The U.S. Supreme Court issued a ruling declaring that mandatory life sentences for juvenile offenders is unconstitutional under the Eighth Amendment of the United States Constitution. You may read the full opinion here: Miller v. Alabama.

The Court reasoned that punishment for a crime should be proportionate to both the crime and the individual offender.   The Court held that mandatory life sentences without possibility of parole for a juvenile essentially prohibits a court from considering the offender’s age, maturity level and characteristics of the crime committed.   The court further reasoned that a mandatory life sentence disregards the possibility of rehabilitation.  The concurring opinion added that resent studies in psychology and science continue to show that there are fundamental differences between juvenile and adult minds, making a child’s actions less likely to be the product of an irretrievably depraved character than the actions of an adult.

The Court is not prohibiting a court from imposing a life sentence without parole on juvenile offenders.  However, the Court is prohibiting this as a mandatory sentence, reasoning that a court should have the opportunity to review mitigating factors and circumstances with regard to the juvenile before ordering life in prison.

Juvenile offenders who are currently serving mandatory sentences will now have the opportunity to have their sentence reconsidered.  Pennsylvania’s state legislature is currently examining this court decision to determine what legislation needs to be drafted so that the Commonwealth is in compliance with the Constitution.  To read more about the impact of this decision on the Commonwealth, you may access a Patriot News article here:  PennLive.

This decision follows a trend in which the Supreme Court has been recognizing that juveniles should be given the opportunity to rehabilitate.  In 2005 the court eliminated the death penalty for juveniles.  In 2010 the court eliminated mandatory life sentence for juveniles convicted of any crime other than one involving a killing.   The court reasoned, based off of those two prior decisions, that “the distinctive attributes of youth, diminish the penological justifications for imposing the harshest sentences on juvenile offenders, even when they commit terrible crimes.”

Another possible issue that could come up is how this decision will affect the new Megan’s Law requirements for Pennsylvania, which mandate that juvenile offenders register for life.  Adults who commit crimes that fall within Megan’s Law are put into a tier system.  Some must register for only 15 or 25 years and others for life.  However, there is no tier system for juveniles.  They must register for life.  To read more about this tier system and Megan’s Law Updates, you can access our blog here:  Megan’s Law Update.

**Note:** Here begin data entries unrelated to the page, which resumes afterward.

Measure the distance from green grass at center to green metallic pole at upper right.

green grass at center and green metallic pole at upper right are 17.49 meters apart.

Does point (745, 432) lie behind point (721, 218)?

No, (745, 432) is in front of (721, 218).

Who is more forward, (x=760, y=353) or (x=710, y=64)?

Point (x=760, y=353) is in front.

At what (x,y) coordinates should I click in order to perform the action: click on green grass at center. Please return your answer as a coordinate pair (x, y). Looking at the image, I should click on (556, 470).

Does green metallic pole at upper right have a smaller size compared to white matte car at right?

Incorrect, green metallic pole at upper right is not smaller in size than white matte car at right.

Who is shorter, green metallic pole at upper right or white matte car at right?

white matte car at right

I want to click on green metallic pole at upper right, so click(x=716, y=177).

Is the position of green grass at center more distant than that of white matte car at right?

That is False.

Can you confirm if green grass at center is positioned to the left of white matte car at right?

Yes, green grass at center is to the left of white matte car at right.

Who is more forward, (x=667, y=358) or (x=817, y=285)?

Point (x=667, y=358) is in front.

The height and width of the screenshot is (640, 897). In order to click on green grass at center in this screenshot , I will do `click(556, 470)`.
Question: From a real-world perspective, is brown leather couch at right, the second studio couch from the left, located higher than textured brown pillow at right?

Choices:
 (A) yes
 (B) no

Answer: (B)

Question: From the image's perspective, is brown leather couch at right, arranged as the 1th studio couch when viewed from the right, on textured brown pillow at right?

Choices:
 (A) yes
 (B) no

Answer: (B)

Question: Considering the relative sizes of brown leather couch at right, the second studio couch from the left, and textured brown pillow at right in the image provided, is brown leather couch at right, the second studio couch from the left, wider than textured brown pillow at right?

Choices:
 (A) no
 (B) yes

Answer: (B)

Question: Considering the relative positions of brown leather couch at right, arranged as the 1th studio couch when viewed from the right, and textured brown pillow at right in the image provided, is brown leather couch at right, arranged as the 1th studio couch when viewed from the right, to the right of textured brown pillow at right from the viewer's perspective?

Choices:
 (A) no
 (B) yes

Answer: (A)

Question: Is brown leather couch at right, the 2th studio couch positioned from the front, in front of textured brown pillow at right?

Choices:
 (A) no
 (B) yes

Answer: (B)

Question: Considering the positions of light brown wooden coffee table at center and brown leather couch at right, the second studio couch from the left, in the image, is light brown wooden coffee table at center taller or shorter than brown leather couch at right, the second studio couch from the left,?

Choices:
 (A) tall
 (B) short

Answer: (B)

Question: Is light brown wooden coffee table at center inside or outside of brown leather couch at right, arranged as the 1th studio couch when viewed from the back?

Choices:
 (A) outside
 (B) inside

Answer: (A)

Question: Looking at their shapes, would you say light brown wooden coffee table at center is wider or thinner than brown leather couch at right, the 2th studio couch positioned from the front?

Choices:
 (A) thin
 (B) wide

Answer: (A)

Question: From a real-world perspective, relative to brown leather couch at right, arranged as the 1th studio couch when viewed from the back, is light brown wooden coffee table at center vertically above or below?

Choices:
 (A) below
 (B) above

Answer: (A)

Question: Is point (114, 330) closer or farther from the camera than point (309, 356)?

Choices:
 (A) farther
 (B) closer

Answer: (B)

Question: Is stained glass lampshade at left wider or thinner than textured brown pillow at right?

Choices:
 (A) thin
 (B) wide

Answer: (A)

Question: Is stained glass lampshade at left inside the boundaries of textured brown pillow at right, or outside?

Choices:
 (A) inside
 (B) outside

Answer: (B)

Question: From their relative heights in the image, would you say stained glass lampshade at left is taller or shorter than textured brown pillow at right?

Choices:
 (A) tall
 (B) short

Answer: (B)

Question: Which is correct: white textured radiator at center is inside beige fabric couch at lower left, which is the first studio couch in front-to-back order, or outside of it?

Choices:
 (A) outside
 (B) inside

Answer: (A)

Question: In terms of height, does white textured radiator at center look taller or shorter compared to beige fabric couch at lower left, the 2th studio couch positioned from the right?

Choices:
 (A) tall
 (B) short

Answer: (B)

The Supreme Court, in this decision, essentially holds that it is unconstitutional to prohibit a sentencing court from considering a child’s age, maturity level, circumstances of the crime, and other mitigating factors before imposing the harshest penalties on juvenile offenders.  Registering for life is the harshest penalty under Megan’s Law, and as the legislation is drafted now, juvenile offenders must register for life, regardless of any mitigating factors.   This would seem contrary to this most recent Supreme Court decision.